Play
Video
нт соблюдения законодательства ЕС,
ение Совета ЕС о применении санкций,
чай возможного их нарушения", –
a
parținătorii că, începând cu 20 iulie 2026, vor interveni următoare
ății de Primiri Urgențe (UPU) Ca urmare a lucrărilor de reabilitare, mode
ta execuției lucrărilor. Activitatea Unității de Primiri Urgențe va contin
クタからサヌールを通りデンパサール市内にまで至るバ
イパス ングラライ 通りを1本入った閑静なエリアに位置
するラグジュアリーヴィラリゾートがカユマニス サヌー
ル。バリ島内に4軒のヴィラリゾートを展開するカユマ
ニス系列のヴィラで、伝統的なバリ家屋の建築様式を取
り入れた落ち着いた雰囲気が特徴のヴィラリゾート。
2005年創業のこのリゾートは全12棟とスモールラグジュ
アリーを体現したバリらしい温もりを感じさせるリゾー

...

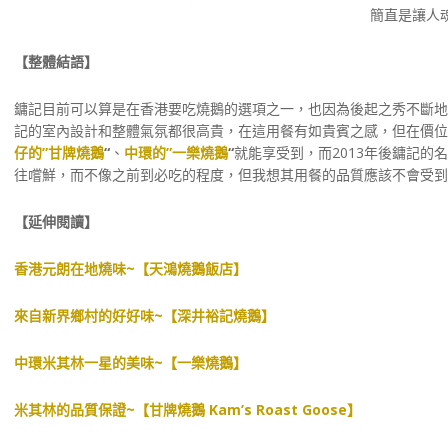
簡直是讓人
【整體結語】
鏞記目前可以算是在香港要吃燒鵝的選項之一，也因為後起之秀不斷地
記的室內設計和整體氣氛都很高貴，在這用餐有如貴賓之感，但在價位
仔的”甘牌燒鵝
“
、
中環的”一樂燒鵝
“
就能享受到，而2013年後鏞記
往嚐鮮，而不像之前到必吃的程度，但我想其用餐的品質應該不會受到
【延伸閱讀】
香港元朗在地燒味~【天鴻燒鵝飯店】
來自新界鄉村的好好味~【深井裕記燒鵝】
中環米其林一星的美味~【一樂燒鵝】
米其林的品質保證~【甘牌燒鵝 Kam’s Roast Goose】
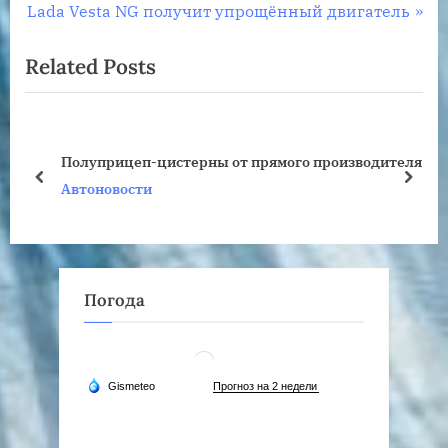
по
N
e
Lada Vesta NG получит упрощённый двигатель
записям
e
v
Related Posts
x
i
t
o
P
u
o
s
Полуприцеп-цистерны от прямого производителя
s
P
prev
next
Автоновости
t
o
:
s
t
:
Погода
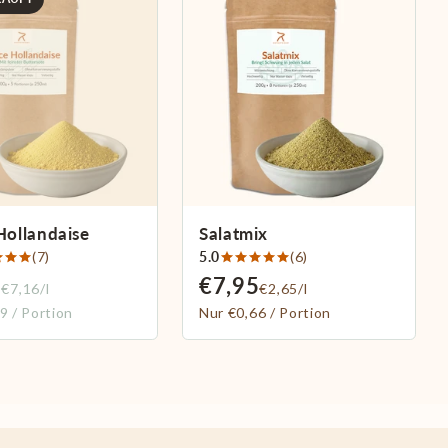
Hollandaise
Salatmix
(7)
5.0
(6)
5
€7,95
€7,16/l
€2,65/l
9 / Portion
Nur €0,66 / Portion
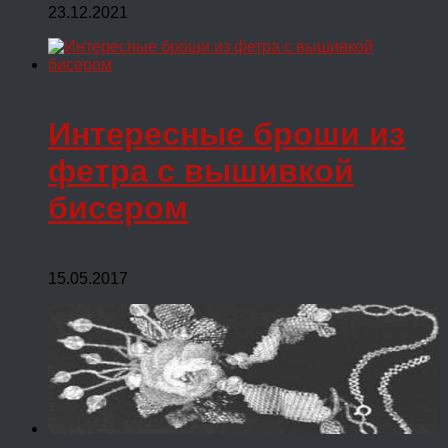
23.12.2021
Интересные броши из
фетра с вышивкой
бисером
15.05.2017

Task goal: What are the lines above from the one with "Related Posts" to the one with "Интересные броши из", both included? Reproduce them exactly, without pictures.

Answer to this exercise:
Related Posts
x
i
t
o
P
u
o
s
Полуприцеп-цистерны от прямого производителя
s
P
prev
next
Автоновости
t
o
:
s
t
:
Погода
Hollandaise
Salatmix
(7)
5.0
(6)
5
€7,95
€7,16/l
€2,65/l
9 / Portion
Nur €0,66 / Portion
23.12.2021
Интересные броши из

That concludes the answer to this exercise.